On his retirement in 1838 Rowland Fothergill  moved to Hensol Castle, the management of the ironworks and the collieries, were entrusted to his nephew, Richard Fothergill III.

Roland Fothergill died on September 19th, 1871 and is buried at Pendoylan Church, in the family vault, and the Hensol Estate and its castle, descended to his heiress, Isabella, daughter of his sister Ann, who married in 1877 Sir Ross Lambert Price, Bart., Roland Fothergill never married.

Picture of Hensol Castle

Hensol Castle

Rowland Fothergill was one the early founders of the commercial prosperity of this district have been taken from the world in which they toiled so laboriously. Following the Guests, the Crawshay’s, Mr. Alderman Thompson, Mr Anthony Hill, and the well-known names of Homfray and Forman, with whom he so long was connected, Mr. Rowland Fothergill has been the last to quit the life which, in his case, was so eventful and so fruitful. Although he can hardly be considered a pioneer of the movements which have resulted in the great iron manufactures of South Wales, Mr. Fothergill was one of the little baud of ironworkers who were connected with our staple trade ere it had grown into the gigantic system it has since become.

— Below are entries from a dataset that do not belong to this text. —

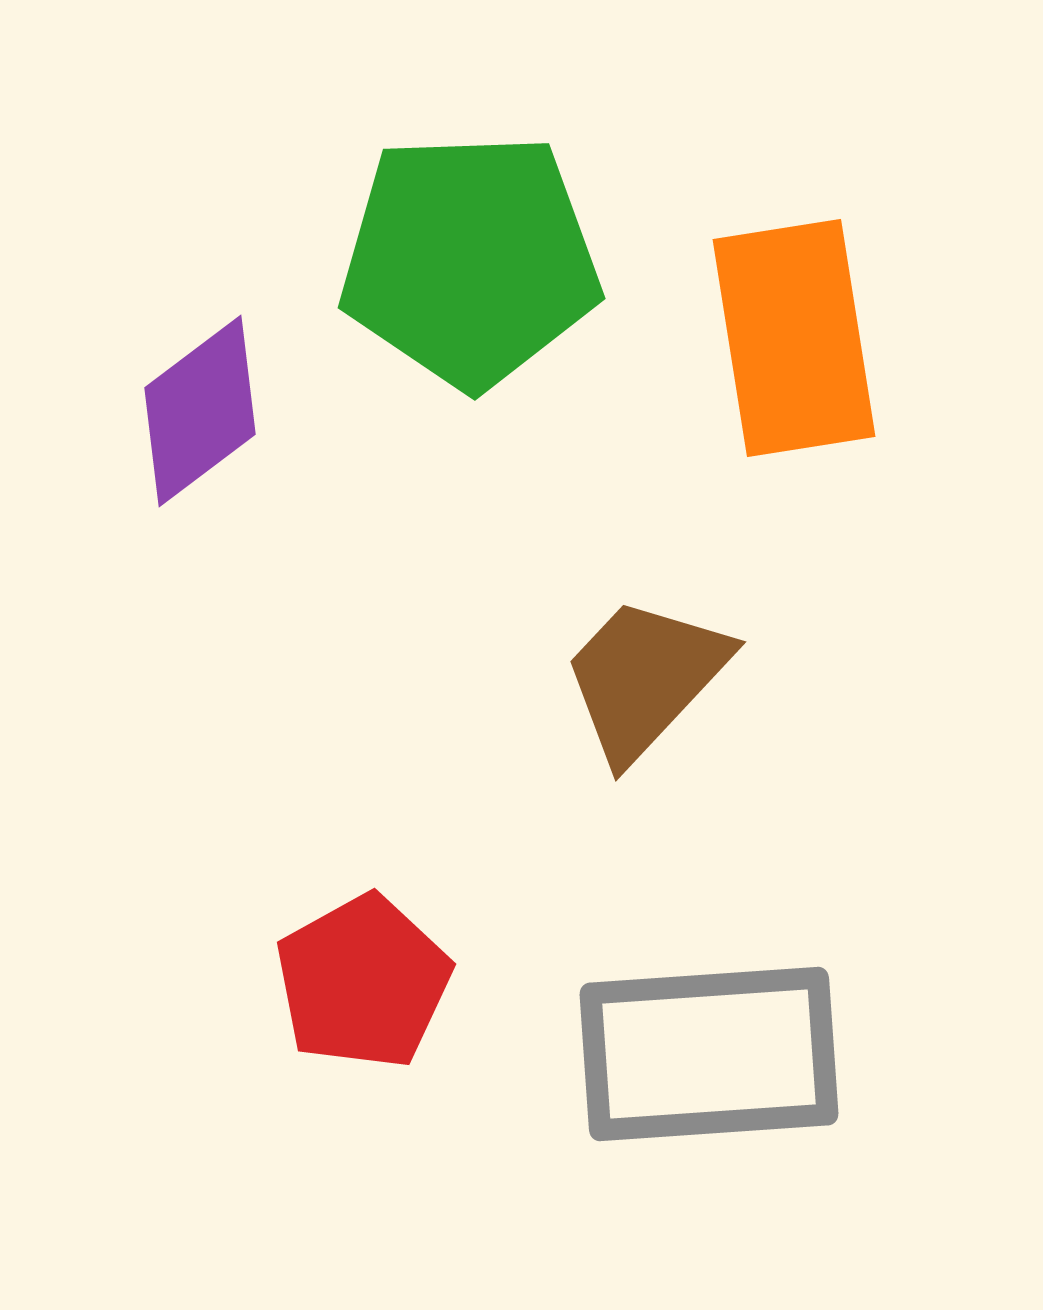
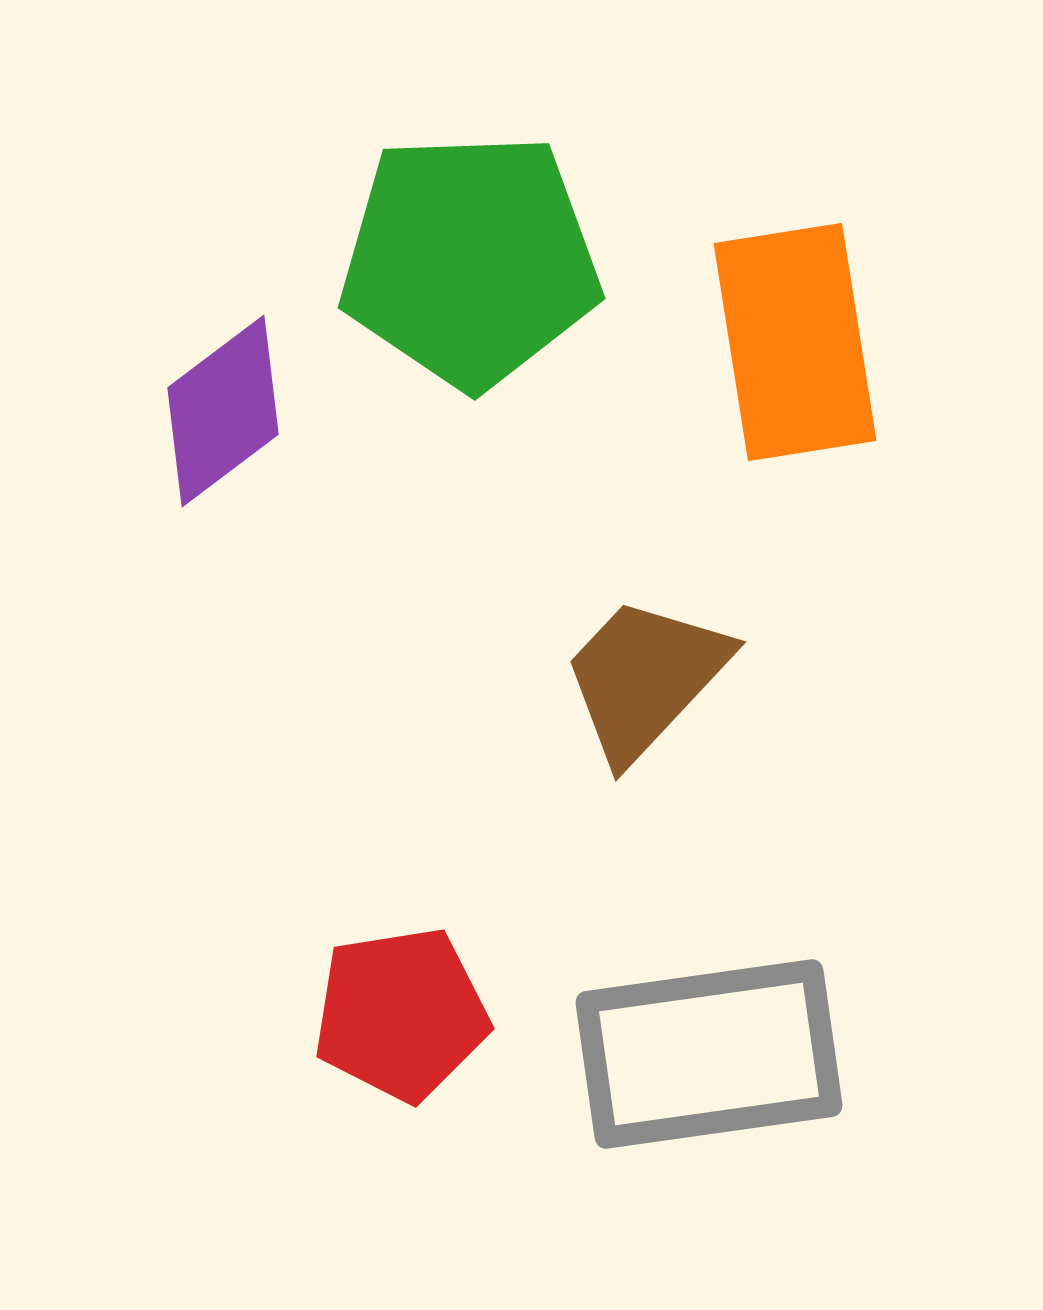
orange rectangle: moved 1 px right, 4 px down
purple diamond: moved 23 px right
red pentagon: moved 38 px right, 32 px down; rotated 20 degrees clockwise
gray rectangle: rotated 4 degrees counterclockwise
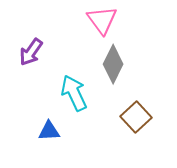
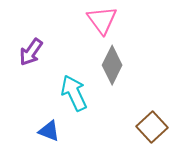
gray diamond: moved 1 px left, 1 px down
brown square: moved 16 px right, 10 px down
blue triangle: rotated 25 degrees clockwise
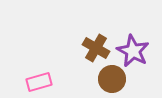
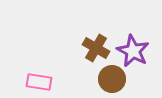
pink rectangle: rotated 25 degrees clockwise
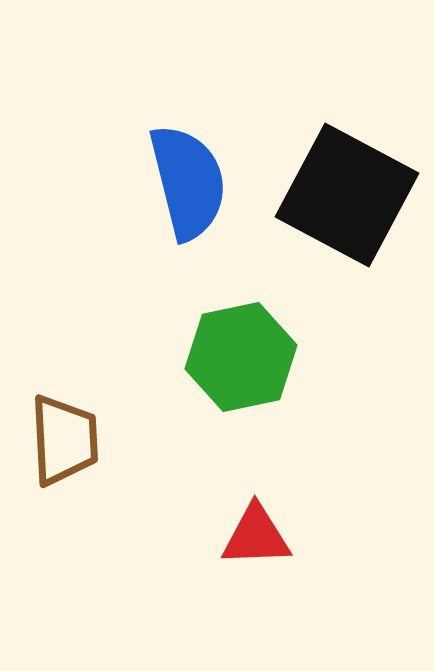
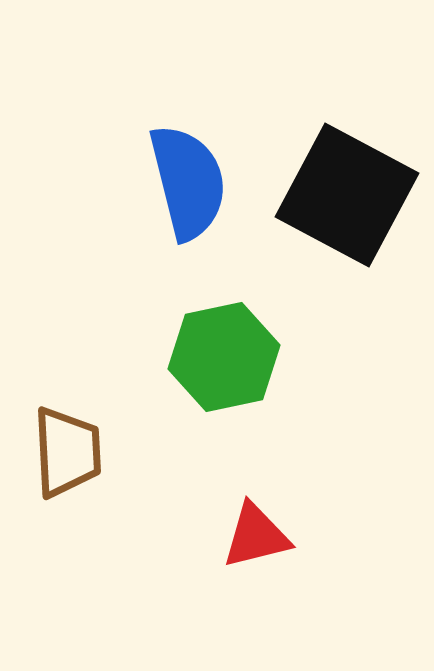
green hexagon: moved 17 px left
brown trapezoid: moved 3 px right, 12 px down
red triangle: rotated 12 degrees counterclockwise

He  was born in 1794, some twelve years after that distinguished Guest who was subsequently created a baronet, he entered the world when Dowlais bad just commenced its upward course, when Richard Crawshay was working hard at Cyfarthfa to lay the foundations of his after prosperity, when Richard Hill was sinking capital at the small works of Plymouth, and the new works at Penydarren were being enlarged by the addition of a second furnace. His connection with the iron trade commenced while he was still a young man. In conjunction with Mr Forman he joined Mr Samuel Homfray in the ownership of the Tredegar Works, on which occasion a lease of that vast property was granted them for ninety-nine years.

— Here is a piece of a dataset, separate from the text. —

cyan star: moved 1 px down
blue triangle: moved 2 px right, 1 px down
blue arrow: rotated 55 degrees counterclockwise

Shortly after this Mr Fothergill became a part owner of the extensive iron works and collieries of Aberdare, and acted as managing director for many years, during which time his energy and foresight were utilised in developing the resources of the then little known Valley of the Cynon. These works, at a later date, became Mr. Fothergill’s sole property, his interest in the Tredegar Works still continuing. It was while Mr Rowland Fothergill was owner of the works at Aberdare that his nephew, Mr Richard Fothergill, M.P., first connected himself with the iron manufacture. When the former gentleman retired from a busy life to Hensol Castle which he had purchased in 1838, the present member for Merthyr took the active management of the works.

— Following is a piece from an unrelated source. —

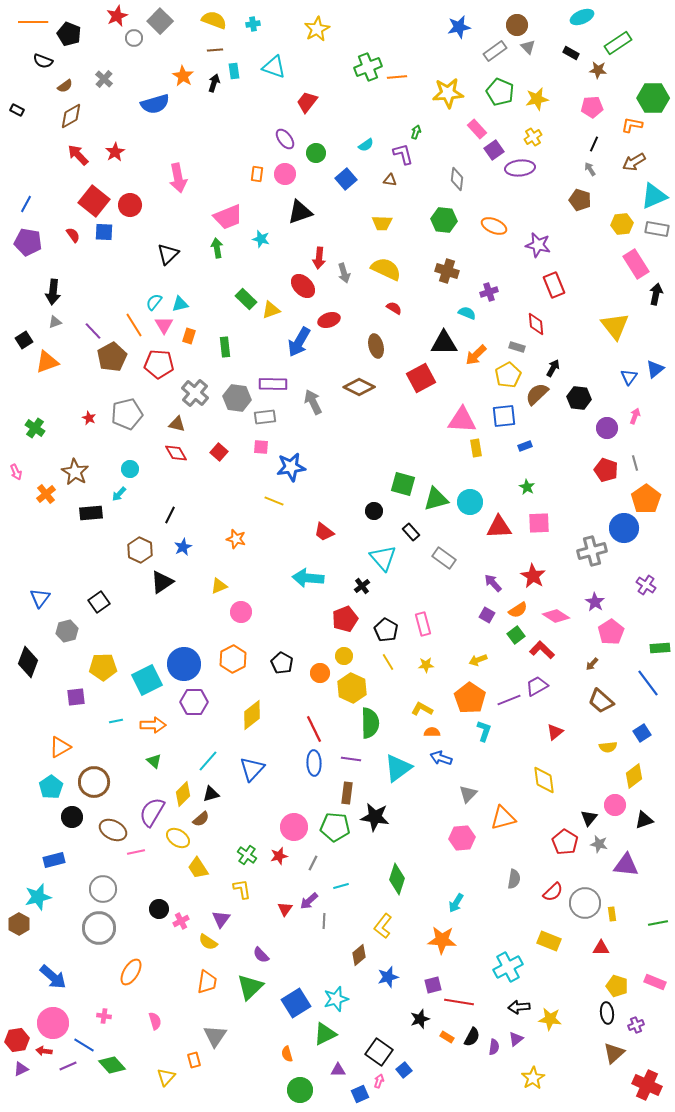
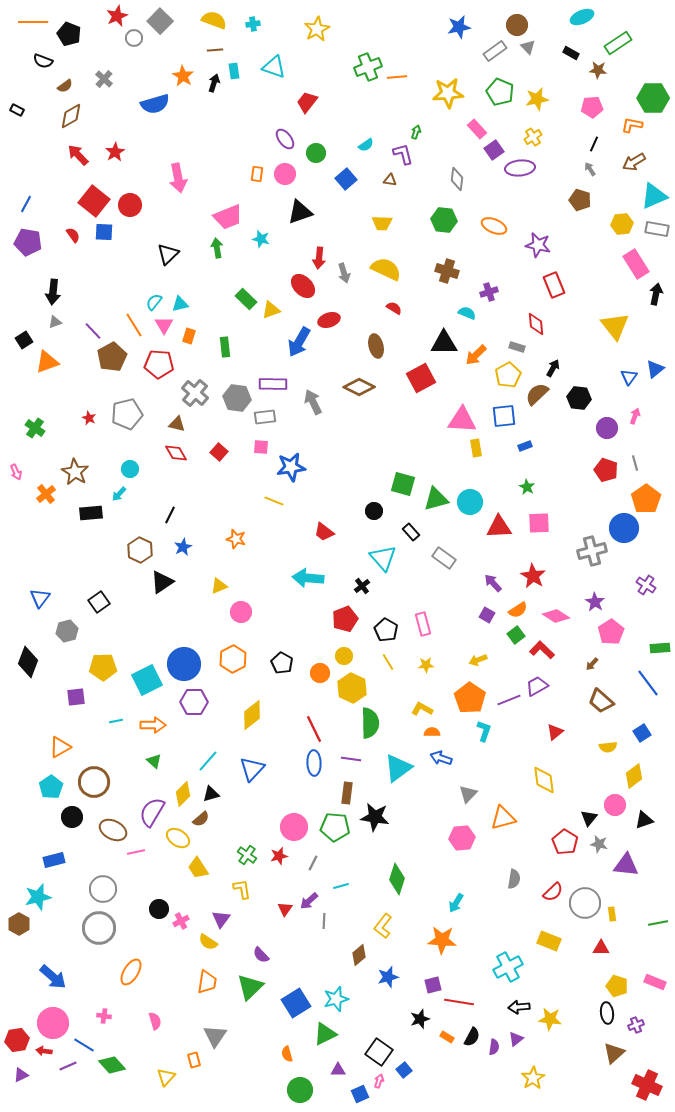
purple triangle at (21, 1069): moved 6 px down
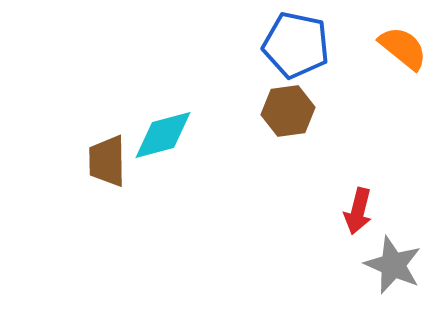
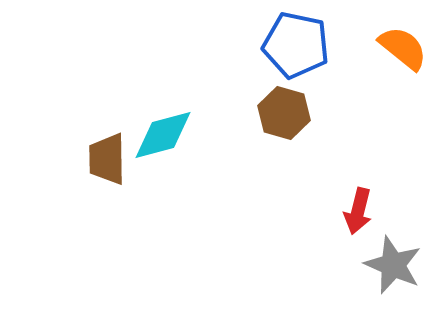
brown hexagon: moved 4 px left, 2 px down; rotated 24 degrees clockwise
brown trapezoid: moved 2 px up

Picture of Memorial Plaque to Rowland Fothergill and his sisters

Memorial Plaque to Rowland Fothergill and his sisters

Mr Rowland Fothergill then passed from the domain of commercial speculation, and to the younger generation which has sprung up since his day his name and history were almost forgotten, when the news of his death on Tuesday last recalled to public recollection a man who had been one of the most useful and enterprising of the old school of ironmasters. He had lived quietly, in the world but not of it, in the lovely seat which by his kindness has been made so familiar to so many of the residents in this neighbourhood. He took great interest in horticulture, and his flowers and fruits have taken many prizes at local Flower Shows. But the weakness of age, and health often infirm, prevented him from taking more than a passive interest in the things around him. His death will be none the less felt because it was foreshadowed by his advanced age and the friends who knew him, and the acquaintances who esteemed him for his kindly disposition will share the regret of a yet.

The deceased gentleman also had to relieve himself of active work, a director of the Taff Vale Railway Company. Mr Fothergill, whose nephew is the hon. member for Merthyr died unmarried. It is stated that all the Fothergill’s family which are buried in the crypt of St Cadoc’s Church are buried in leather coffins.